- WHAT THE TASK ASKS -
Give the records back exactly as written, but without the images.

=== AVAILABLE DATA ===

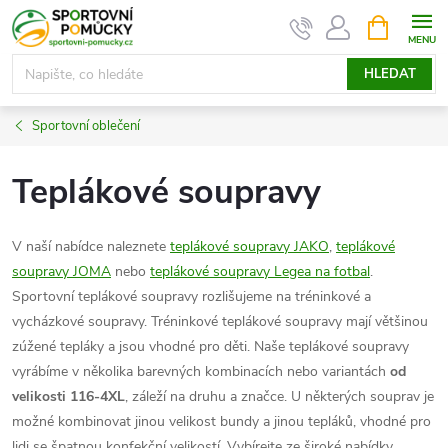
Přejít
NÁKUPNÍ
KOŠÍK
na
obsah
HLEDAT
Sportovní oblečení
Teplákové soupravy
V naší nabídce naleznete
teplákové soupravy JAKO
,
teplákové
soupravy JOMA
nebo
teplákové soupravy Legea na fotbal
.
Sportovní teplákové soupravy rozlišujeme na tréninkové a
vycházkové soupravy. Tréninkové teplákové soupravy mají většinou
zúžené tepláky a jsou vhodné pro děti. Naše teplákové soupravy
vyrábíme v několika barevných kombinacích nebo variantách
od
velikosti 116-4XL
, záleží na druhu a značce. U některých souprav je
možné kombinovat jinou velikost bundy a jinou tepláků, vhodné pro
lidi se špatnou konfekční velikostí. Vybírejte ze široké nabídky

===

- RESULT BELOW -
Přejít
NÁKUPNÍ
KOŠÍK
na
obsah
HLEDAT
Sportovní oblečení
Teplákové soupravy
V naší nabídce naleznete
teplákové soupravy JAKO
,
teplákové
soupravy JOMA
nebo
teplákové soupravy Legea na fotbal
.
Sportovní teplákové soupravy rozlišujeme na tréninkové a
vycházkové soupravy. Tréninkové teplákové soupravy mají většinou
zúžené tepláky a jsou vhodné pro děti. Naše teplákové soupravy
vyrábíme v několika barevných kombinacích nebo variantách
od
velikosti 116-4XL
, záleží na druhu a značce. U některých souprav je
možné kombinovat jinou velikost bundy a jinou tepláků, vhodné pro
lidi se špatnou konfekční velikostí. Vybírejte ze široké nabídky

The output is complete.